By: Bill Willingham (story), Mark Buckingham (pencils), Steve Leialoha (inks), Lee Loughridge (colors)

The Story: Evidently, no one ever told Dare about the downsides of heroism.

The Review: I have to confess that when I first picked up this series, I almost regretted it shortly afterward.  The story arc running at that time involved the Fables anxiously awaiting their doom by Mister Dark, only to have the North Wind step in and save them all at the last minute.  This development was deeply disappointing as it just sucked away all the tension Willingham built up over this impossible foe, basically concluding with two godlike immortals fading out quietly.

I figured if this was the kind of finish I could expect on a storyline with stakes this big, what could I expect with later arcs that had less scale?  Anyway, I stayed on; it would’ve felt a little silly dropping the title when after only three issues.  Since then, we’ve had quite a bit of soft material (the entire contest for the new North Wind was pretty much just for fun), and only now have we reached a point in Fables where you feel you have something to lose.

By this issue, Therese has nothing left to do except wait either to be saved or to eventually perish by starvation or regicide.  It’s pretty clear that whatever the Madland toys thought would happen to them when she became their queen probably isn’t going to work out.  Indeed, they’ve finally just started to catch on to that notion themselves, though it’s unclear how they’ll deal with that realization.  It makes you wonder how they came to this semi-religious tradition in the first place.

Religion, or at least religious motifs, plays a huge role in this issue.  In addition to Arthurian legend and Celtic mythology, Willingham definitely casts Darien as a Christ figure.  He goes through his own agony in the garden at the beginning of the issue, receiving and resisting visions which all tell him what he must give up to save the day.  Yet if he turns out to be the sacrificial lamb in this story, then he’ll be saving more than just his sister.  The repeated mention of the Fisher King reminds you in that tale, the destined knight would restore not only the king’s health, but that of his wasted land as well.

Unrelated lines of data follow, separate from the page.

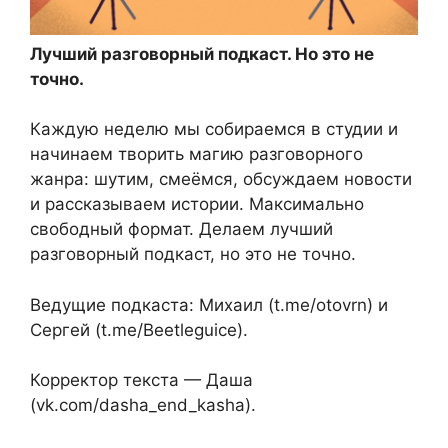
Лучший разговорный подкаст. Но это не
точно.
Каждую неделю мы собираемся в студии и
начинаем творить магию разговорного
жанра: шутим, смеёмся, обсуждаем новости
и рассказываем истории. Максимально
свободный формат. Делаем лучший
разговорный подкаст, но это не точно.
Ведущие подкаста: Михаил (t.me/otovrn) и
Сергей (t.me/Beetleguice).
Корректор текста — Даша
(vk.com/dasha_end_kasha).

Major spoiler alert.  Ah, man.  Dare.  Granted, I never much liked the cocky little brat, but I definitely would never wish this kind of ending for a kid, even a fictional one.  Perhaps even sadder than seeing his final act is his physical and psychological toil leading up to it.  He strives at first to find a way to avoid the hard choice, but once he chooses, he still has to labor to make it happen, essentially digging his own grave.  Believe me when I say it’s one of the more shudder-inducing scenes you’ll have seen in a long time.

Buckingham rises up to the occasion by depicting it with great taste and reservation.  He realizes the substance of the scene is graphic enough; simply drawing it straight gets the job done without exploiting the violence of it.  That said, his strength has always leaned more towards design than anything else, and he proves it with all the stained glass-inspired imagery he uses for Darien’s visions, reinforcing the metaphor of Dare as religious martyr.

Talk about Bufkin in Oz, you say?  If I must.  As you might well imagine, revolution in that wacky land has its humorous side, even at its bloodiest.  Shawn McManus approaches his little feature with a bright, lively hand, in rather grim contrast to the actual atrocity taking place.  And I suppose it’s worth mentioning Bufkin’s intelligent, philosophical method of rebellion.  Who knew a wingless monkey could have such leadership skills?

Conclusion: A praiseworthy issue, if only because Willingham tackles an exceptionally sensitive and outrageous subject with such care that it never once feels unnecessary or gratuitous.

Grade: B+

– Minhquan Nguyen

Some Musings: – Boy, it’s weird seeing grown-up Ambrose.  Still a bid pudgy around the middle I see, though the leather jacket suits him.